В углу, возле бара, другие посетители, сидящие на высоких табуретах, пили пиво, между тем как на небольшом экране над рядами бутылок непрерывно сменялись диапозитивы с изображениями мужчин, черных и белых, чьи мускулы выгодно подчеркивались заученными позами — это были красивые фотомодели, не более того. Не помню, чтобы там были порнографические кадры.
Мы сели за свободный столик (вполне устойчивый, несмотря на ветхий вид), и официант, одетый в одну лишь короткую черную куртку с расстегнутыми пуговицами, подошел принять у нас заказ.
Посетители, в основном белые, были молодыми людьми с короткими стрижками, приличного вида — казалось, они пришли сюда прямо из контор на Уолл-стрит.
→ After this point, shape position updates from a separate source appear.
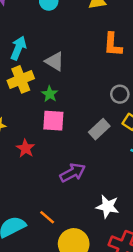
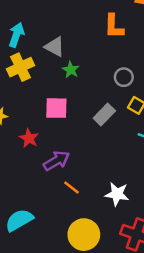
green star: (50, 94) -> (71, 70), moved
purple arrow: (73, 173) -> (56, 161), moved
orange line: (47, 217) -> (72, 188), moved

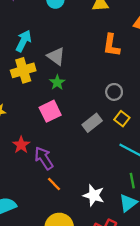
green star: (71, 70) -> (57, 82), moved
pink square: (56, 108) -> (50, 111), turned -35
red star: (29, 138) -> (21, 145), moved
purple arrow: (56, 161) -> (44, 158), turned -100

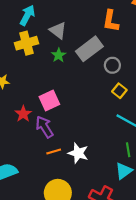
pink square: (50, 111) -> (49, 101), moved
gray rectangle: (92, 123) -> (89, 49), moved, size x1.4
orange line: (54, 184) -> (54, 152), turned -64
white star: (94, 195) -> (78, 153), moved

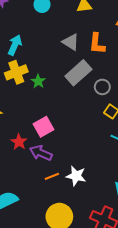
gray triangle: (58, 30) -> (71, 42), moved
green star: (59, 55) -> (38, 81), moved
purple arrow: (44, 127) -> (41, 153), turned -30

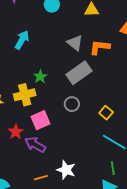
orange L-shape: (97, 44) -> (100, 47), turned 85
yellow cross: (16, 72) -> (25, 95), moved
gray circle: (102, 87) -> (72, 104), moved
orange line: (52, 176) -> (41, 178), moved

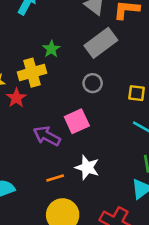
yellow square: (106, 113) -> (137, 93), turned -32
pink square: (40, 120) -> (77, 121), moved
red star: (16, 132) -> (16, 98), moved

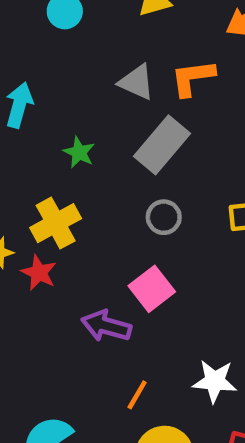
green star: (51, 49) -> (79, 152), moved
white star: (87, 167) -> (215, 381), moved
orange line: (55, 178) -> (137, 395), turned -30

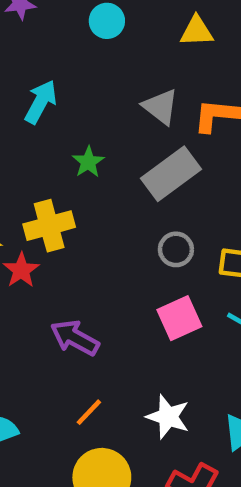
gray circle: (164, 217) -> (176, 249), moved
pink square: (152, 289) -> (179, 318), moved

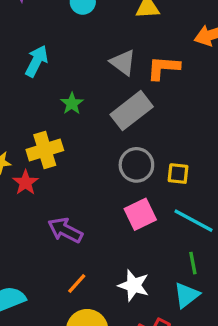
gray circle: (176, 249) -> (136, 165), size x1.4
В их манерах не было ничего вызывающего. Я заметила, что мы были единственными женщинами (еще и сейчас я теряюсь в догадках, почему нам позволили войти). Однако наше присутствие, необычное среди исключительно мужской клиентуры, кажется, никого не беспокоило. Нас словно никто не видел, вот и все. Тогда мы стали танцевать вместе. Но внезапно моя подруга решила показать мне и остальные помещения.
По деревянной лестнице мы поднялись в зал, расположенный над первым, такой же огромный, но полностью залитый «черным светом», имеющим ту особенность, что в нем видны лишь белые предметы. Я поняла, что мы попали на склад сантехники, яркая белизна которой в этом свете резала глаз. Мы не различали вокруг ничего, кроме нагромождений фарфора, стульчаков, сливных бачков, раковин, аккуратно поставленных одна на другую или беспорядочно сваленных, рядов унитазов, бывших в употреблении и совсем новых, края которых все еще были покрыты защитной бумажной лентой. Почти все было пыльным и грязным. Некоторые раковины, служившие пепельницами или мусорными корзинами, были до краев забиты пустыми бутылками, банками из-под «Кока-колы» и прочей дребеденью. В полутьме бесшумно двигались тени, скользя между грудами фарфора и фаянса — можно было различить лишь тусклую белизну рубашек или глаз, — слепые и глухие тени сталкивались, задевали и касались друг друга, и при этом, казалось, друг друга не замечали; да и был ли здесь уместен разговор, даже если бы адская грохочущая музыка, почти невыносимая, не сделала его вовсе невозможным?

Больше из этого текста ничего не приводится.